Hands-on teaching you to use PHP to capture data without blocking the number of
Crawler friends understand that the website anti-climbing mechanism is getting more and more strict. Last week my colleague used PHP to write a collection script, the results just run half an hour IP was blocked. At this time it is necessary toProxy IP RotationThis is a godsend, today we talk about how to use ipipgo's proxy service to the PHP script to continue life.
// Basic proxy settings
$proxy = '123.123.123.123:8888';
$context = stream_context_create([
'http' => [
'proxy' => "tcp://$proxy",
'request_fulluri' => true
]
]);
$content = file_get_contents('destination url', false, $context);
Load PHP crawlers with smart IP switching functionality
It's not enough to simply set up a fixed proxy, you have to get aDynamic IP Pool. Here we recommend using ipipgo's API to get a huge number of proxies, and their IP survival rate can reach more than 95%. The specific operation is divided into three steps:
- Sign up for an ipipgo account to receive 500 test IPs
- Call their API to get the latest list of proxies
- Randomly select an IP for each request
// Get ipipgo proxy pool example
$api_url = "https://api.ipipgo.com/get?format=json&key=你的密钥";
$ip_list = json_decode(file_get_contents($api_url), true);
// Pick a random proxy
$rand_proxy = $ip_list['data'][array_rand($ip_list['data'])];
What to do if you encounter a captcha? Try this.
Even if you use a proxy, some sites will still come up with a captcha. This is the time toControl of access frequency, recommendations:
| Type of website | Recommended interval | concurrency |
|---|---|---|
| general information station | 3-5 seconds | Five. |
| E-commerce platform | 10-15 seconds | 2 |
| social media | 20-30 seconds | 1 |
In conjunction with ipipgo'svolumetric billingpackage, you can set up automatic IP switching policy.
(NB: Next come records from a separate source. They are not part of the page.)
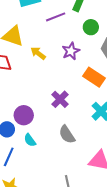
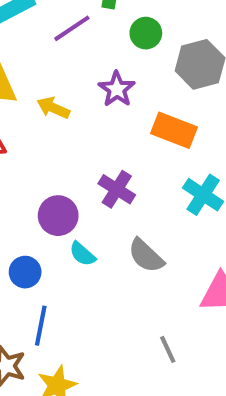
purple circle: (24, 115) -> (58, 216), moved
cyan semicircle: (30, 140) -> (82, 254), moved

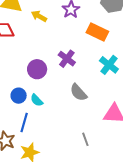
cyan semicircle: (82, 254) -> (37, 100), moved

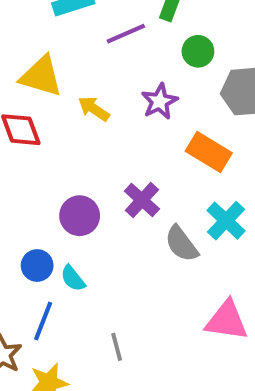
gray semicircle: (78, 92) -> (181, 244), moved
gray line: (85, 139) -> (117, 347), moved

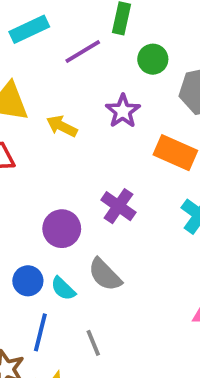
gray semicircle: (181, 244) -> (105, 275), moved
gray line: (117, 347) -> (93, 343), moved

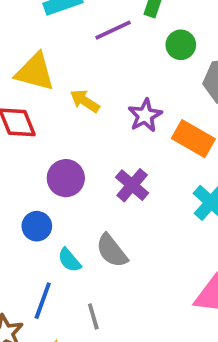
purple star: (123, 111) -> (145, 115), moved
purple circle: (62, 229) -> (66, 178), moved
blue circle: (28, 281) -> (37, 226), moved

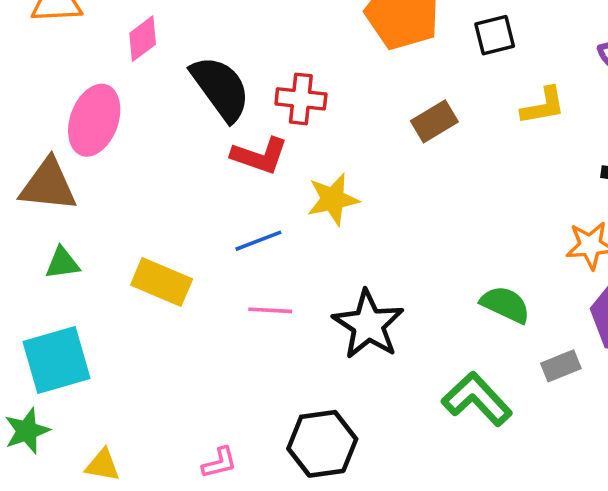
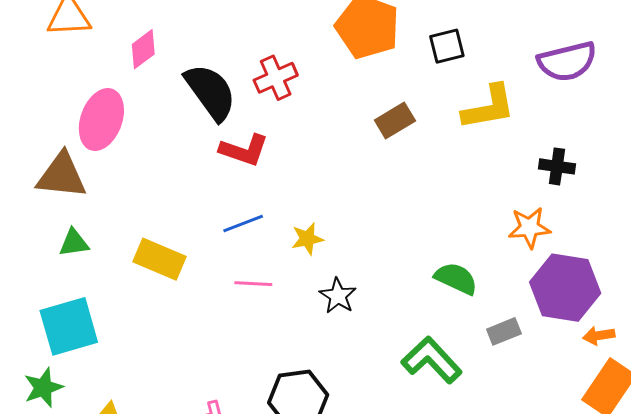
red cross: (301, 99) -> (276, 78), moved, turned -30
yellow L-shape: (543, 106) -> (489, 107), size x1.4
yellow star: (333, 199) -> (307, 239), moved, size x0.7
black star: (368, 325) -> (338, 296), size x0.6

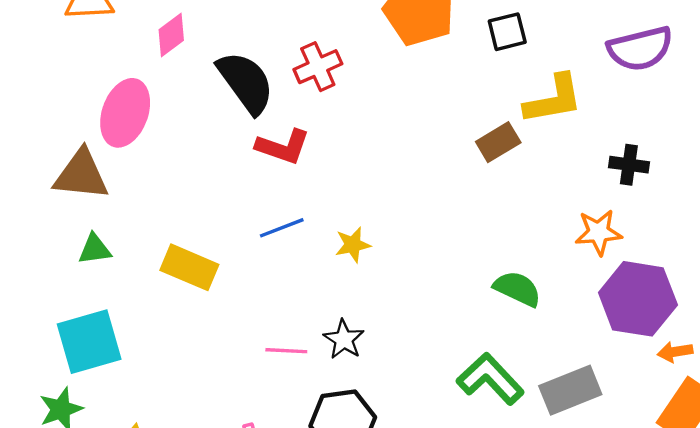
brown rectangle: (395, 121) -> (498, 142), moved
pink line: (253, 284) -> (286, 351), moved
black star: (338, 296) -> (344, 339), moved
gray rectangle: (504, 331) -> (570, 390), moved, size x1.6

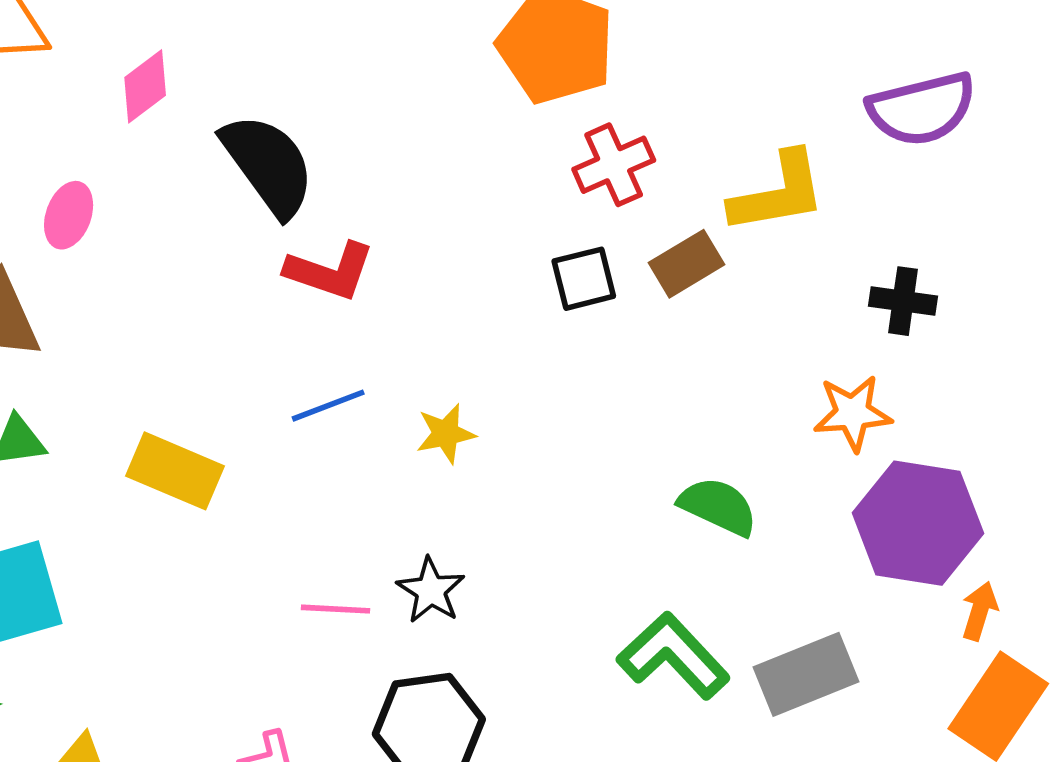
black square: (507, 32) -> (584, 279), moved
red cross: (318, 67) -> (614, 165), moved
pink ellipse: (125, 113) -> (69, 215), size x0.6
orange arrow: (675, 352) -> (980, 611), turned 116

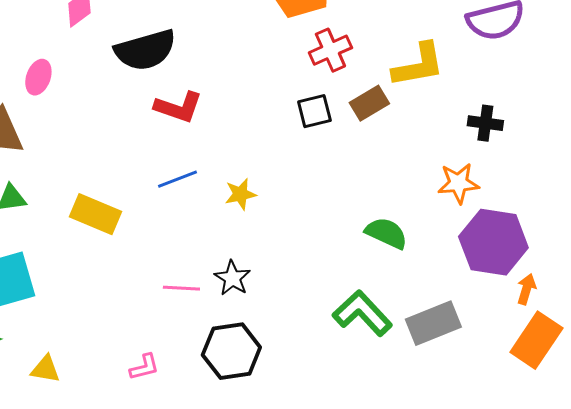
black semicircle: (268, 165) -> (145, 50), turned 110

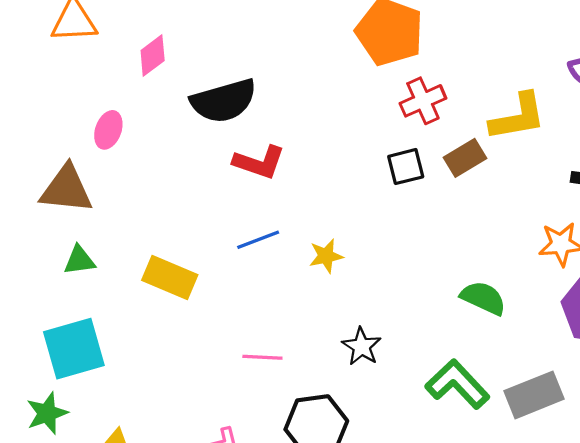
black star: (232, 278) -> (362, 346), moved

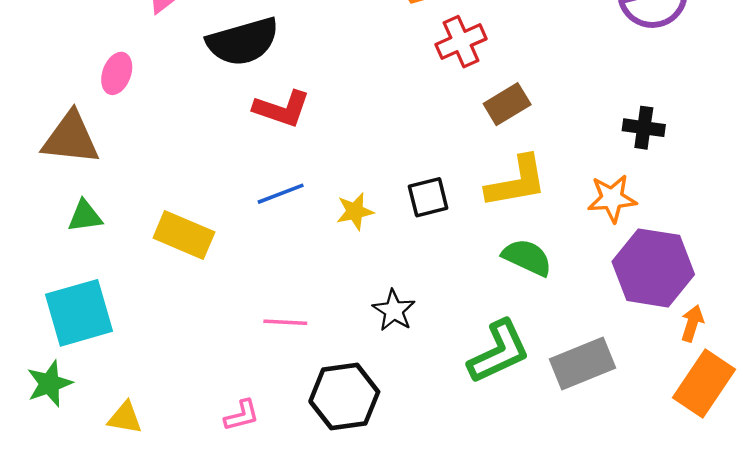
yellow L-shape: (518, 117) -> (516, 182), moved
black square: (406, 167) -> (428, 197), moved
green L-shape: (457, 384) -> (499, 352), turned 108

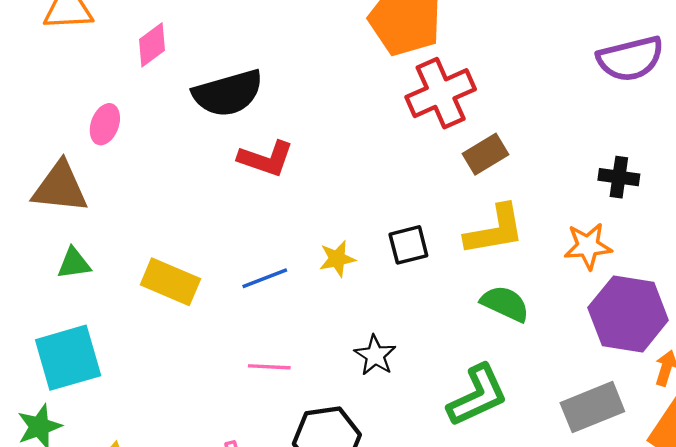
red cross: (461, 42) -> (441, 93), size x1.4
blue line: (281, 194) -> (265, 278), moved
gray rectangle: (582, 364) -> (592, 407), moved

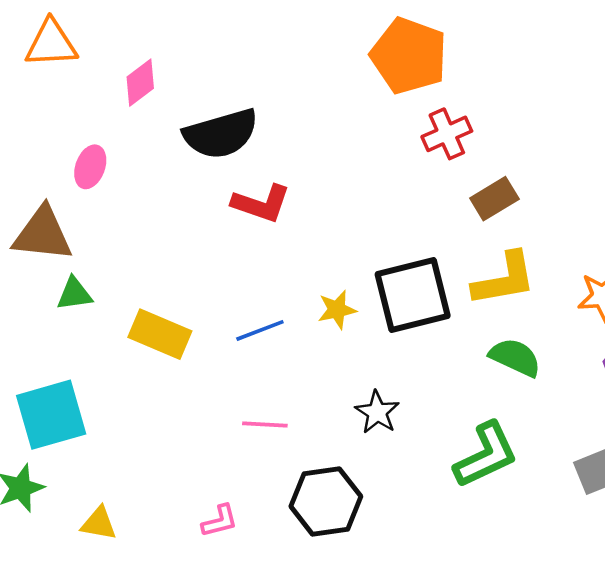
red cross: (441, 93) -> (447, 134), size x0.7
black square: (408, 245) -> (413, 295), size x1.8
green triangle: (74, 263) -> (74, 294), moved

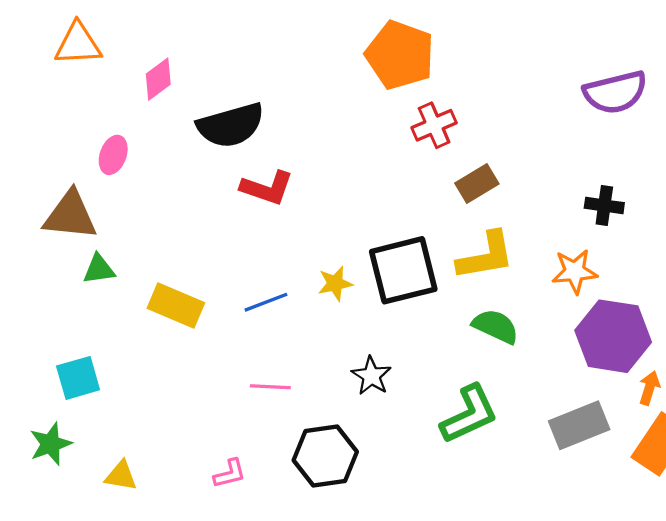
cyan square: (51, 415) -> (78, 378), size x0.7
Tested, their response speed is about 40% faster than ordinary proxies, and the success rate of processing CAPTCHA can be improved a lot.
Frequently Asked Questions First Aid Kit
Q: What should I do if my proxy IP suddenly fails?
A: It is recommended to use ipipgo's intelligent detection function, their API returns IPs with survival time markers, ping it before use
Q: How can I break the slow crawl speed?
A: Check the location of the proxy server, select the node in the region where the target website is located. ipipgo has more than 30 country nodes to choose from, remember to choose the geographically proximate
Q: HTTPS web proxy failure?
A: Add ssl configuration in stream_context, or change to Curl method:
$ch = curl_init();
curl_setopt($ch, CURLOPT_PROXY, $proxy);
curl_setopt($ch, CURLOPT_SSL_VERIFYPEER, false);
Upgraded solution: automatic maintenance of IP pools
For long-running crawlers, it is recommended to make aIP health check mechanism. Use ipipgo's API with a timed task to update the IP pool every hour. Sharing a self-hosted script logic here:
- Pull new IP list every 60 minutes
- Rejecting agents that respond with a timeout
- Record the success rate of each IP
- Prioritize the use of high success rate IPs
So get down, we have a project ran for 7 days without being blocked, ipipgo's stability is really top. Now they send new users 500 IP trial, engaged in crawlers can go to try.